Discussion in 'Structured Educational Program' started by Ami, Dec 11, 2012.

  1. Ami

    Ami Peer Supporter

    In the past few days, some previously unrecognized-as-TMS symptoms have popped up; they are not completely new - just not my initial presenting issue ..(which happily, remains away). Interestingly, the issue of symptom substitution is part of the focus of this particular lesson. After several weeks, I had hoped to be less TMS-prone, so it is hard not to feel somewhat depressed to be experiencing a whole bunch of other TMS symptoms! Deja Vu - all over again. Will I have to go to the wall again in the same way on these symptoms? Dr. Schubiner's blog on Symptom Substitution has been very helpful and personally encouraging to me at the moment:

    "When symptoms shift, that is a good sign; you've got your symptoms moving, and as I always say, you've got them “on the run.” ... Step back and look at how much progress you've made, how much better you understand yourself and how you've been able to make your original symptoms disappear. (Yes that is true!) Have confidence that since you've come this far, you only need to go a little bit farther to gain control over the new symptoms. (So very glad to hear that!) Realize that your brain/mind is getting desperate; it wants to hang on to some symptoms and since you've caught on to the original symptoms, it is trying something new. And it may be trying to gain control and scare you into retreating to your old pattern." (Okay, great warning about the need to remain vigilant!)

    He goes on to explain, "The brain will continue to produce “other” symptoms or substitute symptoms for a variety of reasons.

    1. It is not ready to give up yet and you may need to continue to be firm with it. (Right, I guess my work is not done yet, sigh!)

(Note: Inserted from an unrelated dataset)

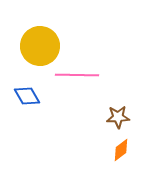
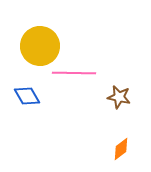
pink line: moved 3 px left, 2 px up
brown star: moved 1 px right, 20 px up; rotated 15 degrees clockwise
orange diamond: moved 1 px up
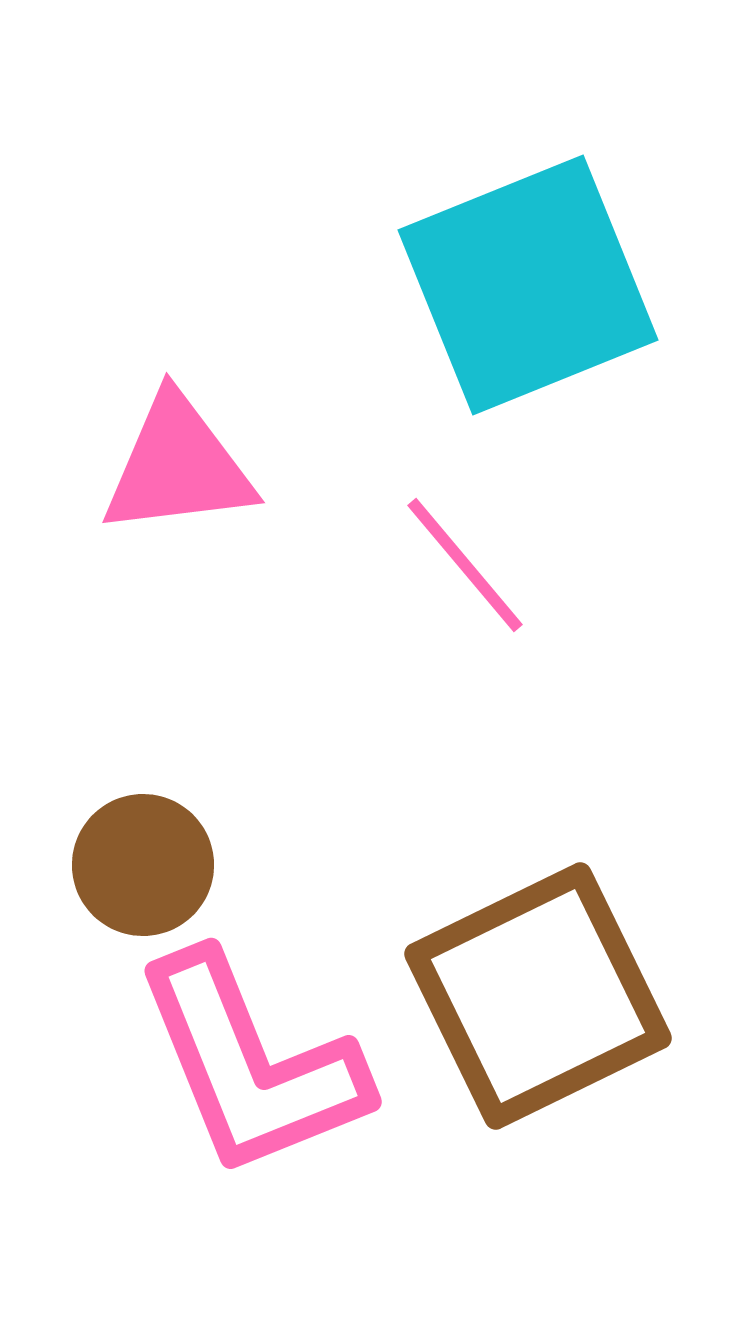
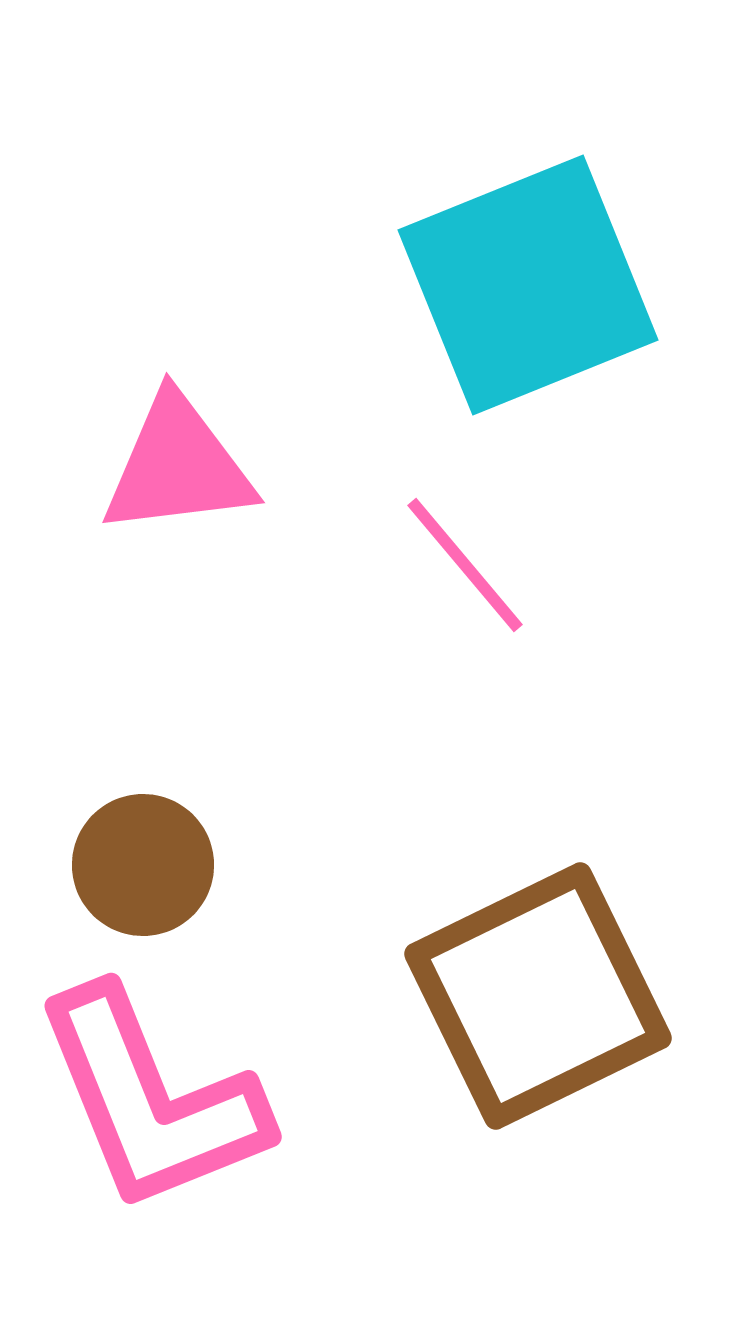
pink L-shape: moved 100 px left, 35 px down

    2. You haven't yet integrated the changes that you need to make in your life or in your psyche - obviously you have to figure out what those changes are, and that's where therapy may help as well. (For now, I will continue to journal, and I have just ordered Unlearn Your Pain. I am committed to becoming 100% pain free.)

    3. You haven't yet accepted yourself fully and completely, i.e. you are still fighting yourself, doubting yourself, being afraid of symptoms or of certain issues/events in your life. (Hmmm...food for thought and more journaling: " what parts of me am I still repressing? What history is still unacceptable to my conscious mind?)

    4. You haven't yet learned what you need to learn from your symptoms. This may sound odd, but several people in the program have directly asked their symptoms (in meditation or in writing) this question, i.e. “what do I need to learn from TMS? The body is basically trying to protect us by producing MBS/TMS symptoms. Once we recognize this, we can work with our mind and bodies to calm the fears, deal with the issues in our lives which are stressful and produce the danger signals that cause activation of the fight or flight reaction." (Another good journaling focus.)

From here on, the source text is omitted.